Into the bowl, add the castor sugar, salt and melted unsalted butter.
Stir the ingredients together until the mixture resembles the texture of wet sand.
Add the crust mixture into a 7” spring-form pan and press it down tightly using the back of a flat cup to form the base of the cheesecake.
Place the pan into the refrigerator to set until the cheesecake batter is prepared.
Method to prepare the cheesecake batter:
In a large bowl, beat the sugar and cream cheese until well combined.
Add in the sour cream and mix well.
Add in the lemon juice, whisk all the ingredients together until well combined and then set the bowl aside.
In a separate bowl, whip the whipping cream until stiff peaks have formed.
Add half of the whipped cream to the cream cheese mixture and gently mix it in.

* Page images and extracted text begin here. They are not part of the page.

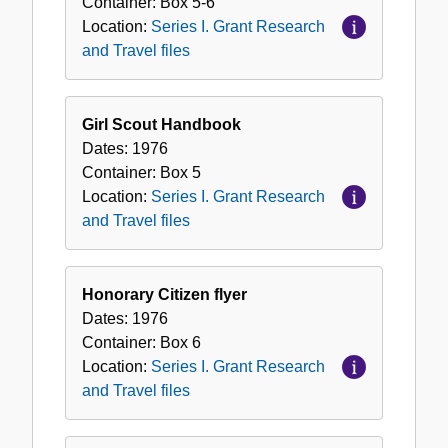
Container:
Box
5-6
Location:
Series I. Grant Research
and Travel files
Girl Scout Handbook
Dates:
1976
Container:
Box
5
Location:
Series I. Grant Research
and Travel files
Honorary Citizen flyer
Dates:
1976
Container:
Box
6
Location:
Series I. Grant Research
and Travel files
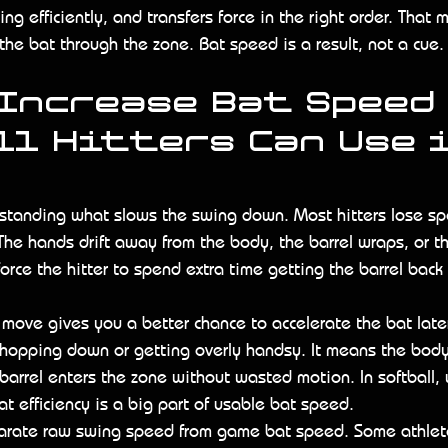
ng efficiently, and transfers force in the right order. That 
the bat through the zone. Bat speed is a result, not a cue.
Increase Bat Speed 
l Hitters Can Use i
erstanding what slows the swing down. Most hitters lose s
The hands drift away from the body, the barrel wraps, or th
 force the hitter to spend extra time getting the barrel back
t move gives you a better chance to accelerate the bat later
hopping down or getting overly handsy. It means the bod
barrel enters the zone without wasted motion. In softball,
t efficiency is a big part of usable bat speed.
arate raw swing speed from game bat speed. Some athlete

Using a spatula, fold in the remaining whipped cream into the mixture, ensuring that you do not deflate the whipped cream. Do not overmix at this stage or your cheesecake will turn out dense.
Add the cheesecake batter to the prepared crust and refrigerate for 5-6 hours (preferably overnight) or until firm.

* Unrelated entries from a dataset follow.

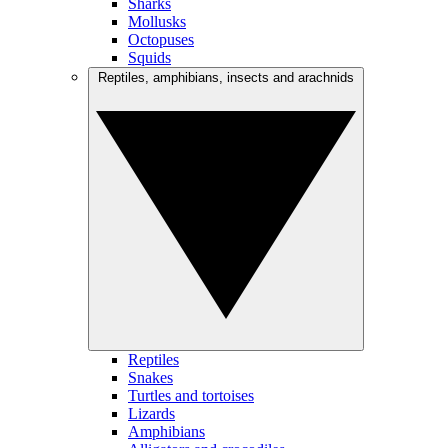
Sharks
Mollusks
Octopuses
Squids
Reptiles, amphibians, insects and arachnids
Reptiles
Snakes
Turtles and tortoises
Lizards
Amphibians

This cheesecake remains fresh for 1 week when refrigerated.
Method to prepare berry compote:
Add the berries, ¼ cup water, sugar and lemon juice to a heavy bottomed saucepan and set it on medium heat.
Make a slurry by combining the cornstarch and 1 tbsp of cold water (this helps thicken the mixture).
Once the berry mixture in the saucepan comes to a boil, add the slurry.
Reduce the heat to low and mix constantly.
Once the sauce is thick enough to coat the back of a metal spoon, take it off the heat and allow the mixture to come to room temperature.
Do not allow the compote to cool completely or else it won’t set on top of the cheesecake.
Pour the warm compote onto the cheesecake and set in the fridge until firm.